>>4312355>The data sheet states "5760x1440dpi" but surely that can't be right.The printer is capable of laying down dots at that resolution. That's how it's able to reproduce so many tones and colors with its ink set. Extremely fine halftoning.
However, you may not actually be able to feed that resolution to the printer and expect to see it on paper. Obviously not with shades of gray and colors since you need multiple dots to simulate the tones and colors. Each pixel you feed the printer breaks down into a set of dots. But even with pure black and white line art, the printer driver probably scales input to 720x720 or 1440x1440 before figuring out the halftone.

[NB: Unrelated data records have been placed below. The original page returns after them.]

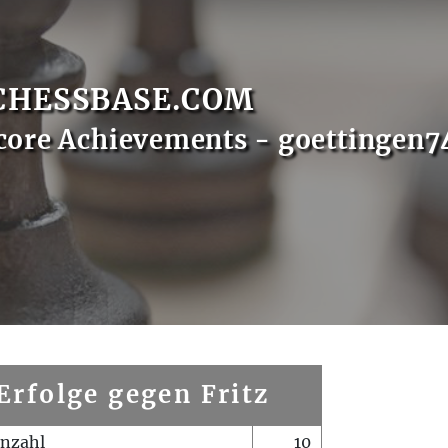
CHESSBASE.COM
core Achievements - goettingen7
Erfolge gegen Fritz
enzahl
10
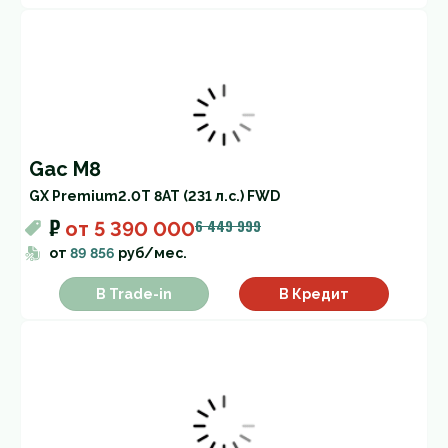
Gac M8
GX Premium
2.0T 8AT (231 л.с.) FWD
₽
6 449 999
от
5 390 000
от
89 856
руб/мес.
В Trade-in
В Кредит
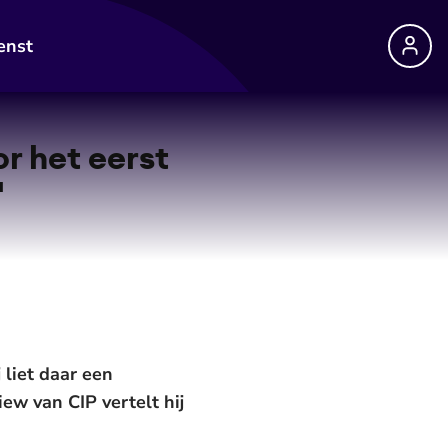
enst
r het eerst
'
 liet daar een
iew van CIP vertelt hij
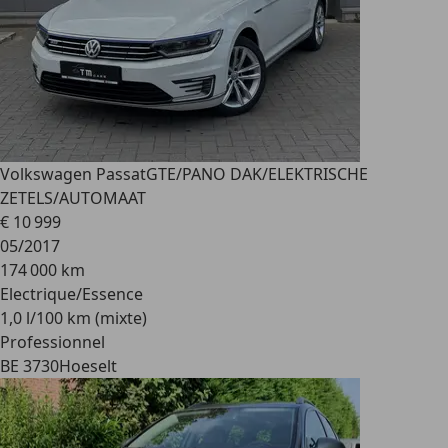
Volkswagen Passat
GTE/PANO DAK/ELEKTRISCHE
ZETELS/AUTOMAAT
€ 10 999
05/2017
174 000 km
Electrique/Essence
1,0 l/100 km (mixte)
Professionnel
BE 3730
Hoeselt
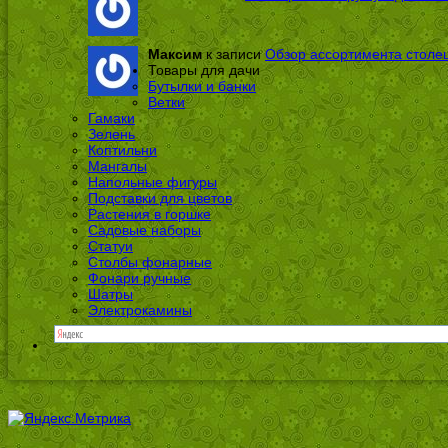
Максим
к записи
Обзор ассортимента столе
Товары для дачи
Бутылки и банки
Ветки
Гамаки
Зелень
Коптильни
Мангалы
Напольные фигуры
Подставки для цветов
Растения в горшке
Садовые наборы
Статуи
Столбы фонарные
Фонари ручные
Шатры
Электрокамины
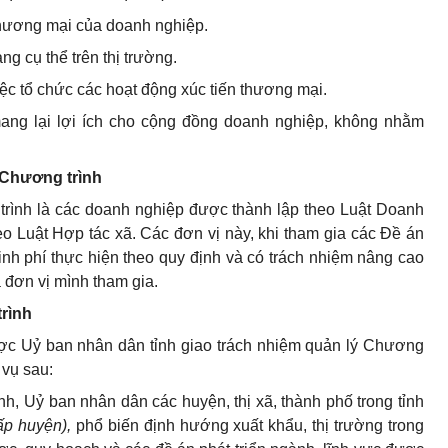
thương mại của doanh nghiệp.
ng cụ thể trên thị trường.
iệc tổ chức các hoạt động xúc tiến thương mại.
ang lại lợi ích cho cộng đồng doanh nghiệp, không nhằm
n Chương trình
trình là các doanh nghiệp được thành lập theo Luật Doanh
o Luật Hợp tác xã. Các đơn vị này, khi tham gia các Đề án
nh phí thực hiện theo quy định và có trách nhiệm nâng cao
 đơn vị mình tham gia.
rình
c Uỷ ban nhân dân tỉnh giao trách nhiệm quản lý Chương
 vụ sau:
ành, Uỷ ban nhân dân các huyện, thị xã, thành phố trong tỉnh
ấp huyện),
phổ biến định hướng xuất khẩu, thị trường trong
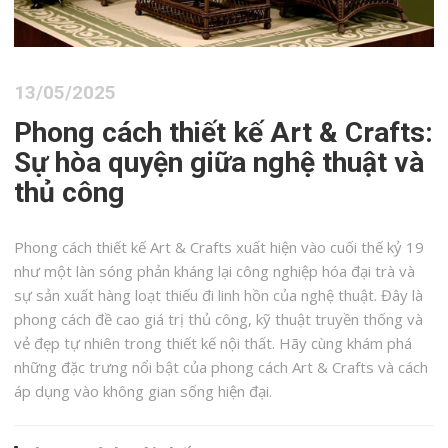
13/05/2025
Phong cách thiết kế Art & Crafts:
Sự hòa quyện giữa nghệ thuật và
thủ công
Phong cách thiết kế Art & Crafts xuất hiện vào cuối thế kỷ 19
như một làn sóng phản kháng lại công nghiệp hóa đại trà và
sự sản xuất hàng loạt thiếu đi linh hồn của nghệ thuật. Đây là
phong cách đề cao giá trị thủ công, kỹ thuật truyền thống và
vẻ đẹp tự nhiên trong thiết kế nội thất. Hãy cùng khám phá
những đặc trưng nổi bật của phong cách Art & Crafts và cách
áp dụng vào không gian sống hiện đại.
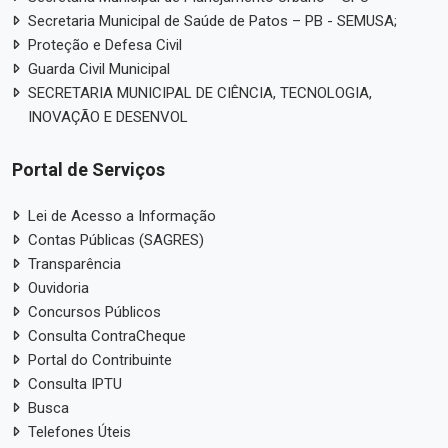
Secretaria Municipal de Saúde de Patos – PB - SEMUSA;
Proteção e Defesa Civil
Guarda Civil Municipal
SECRETARIA MUNICIPAL DE CIÊNCIA, TECNOLOGIA,
INOVAÇÃO E DESENVOL
Portal de Serviços
Lei de Acesso a Informação
Contas Públicas (SAGRES)
Transparência
Ouvidoria
Concursos Públicos
Consulta ContraCheque
Portal do Contribuinte
Consulta IPTU
Busca
Telefones Úteis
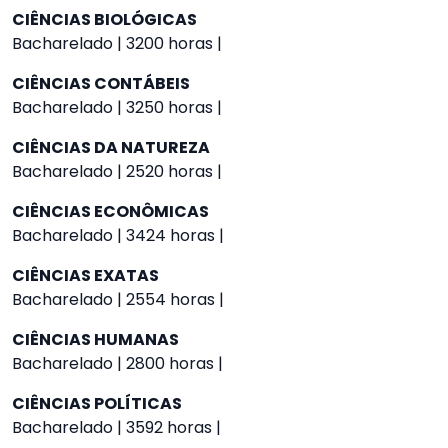
CIÊNCIAS BIOLÓGICAS
Bacharelado | 3200 horas |
CIÊNCIAS CONTÁBEIS
Bacharelado | 3250 horas |
CIÊNCIAS DA NATUREZA
Bacharelado | 2520 horas |
CIÊNCIAS ECONÔMICAS
Bacharelado | 3424 horas |
CIÊNCIAS EXATAS
Bacharelado | 2554 horas |
CIÊNCIAS HUMANAS
Bacharelado | 2800 horas |
CIÊNCIAS POLÍTICAS
Bacharelado | 3592 horas |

Years ago, when I got my 3880, I remember testing it to try and figure out what resolution could actually be sent to the printer using B&W line art. I seem to remember seeing improvement all the way to 1440 ppi. So on pure B&W, which means one ink, the printer was able to accept/render 1440 ppi. This requires special paper, i.e. your typical office paper has a dot bleed size larger than 1/1440.
On color photographs there was no improvement beyond 720 ppi, even on sections that had a pure black line on a pure white background. Beyond that I found that
- 180 ppi was acceptable for most shots.
- 240 ppi saw a large improvement over 180 ppi.
- There was some improvement to 360 ppi, but you really had to look for it.
- On carefully crafted images you could see improvement to 720 ppi in monochromatic areas, suggesting photographs are scaled to 720 ppi before halftone. But otherwise there was nothing to see between 360 ppi and 720 ppi.
- By that time the scaling algorithms in the printer driver were already so good that hitting a multiple of the printer's resolution didn't matter. 240, 235, 245, 252 ppi etc. all came out the same.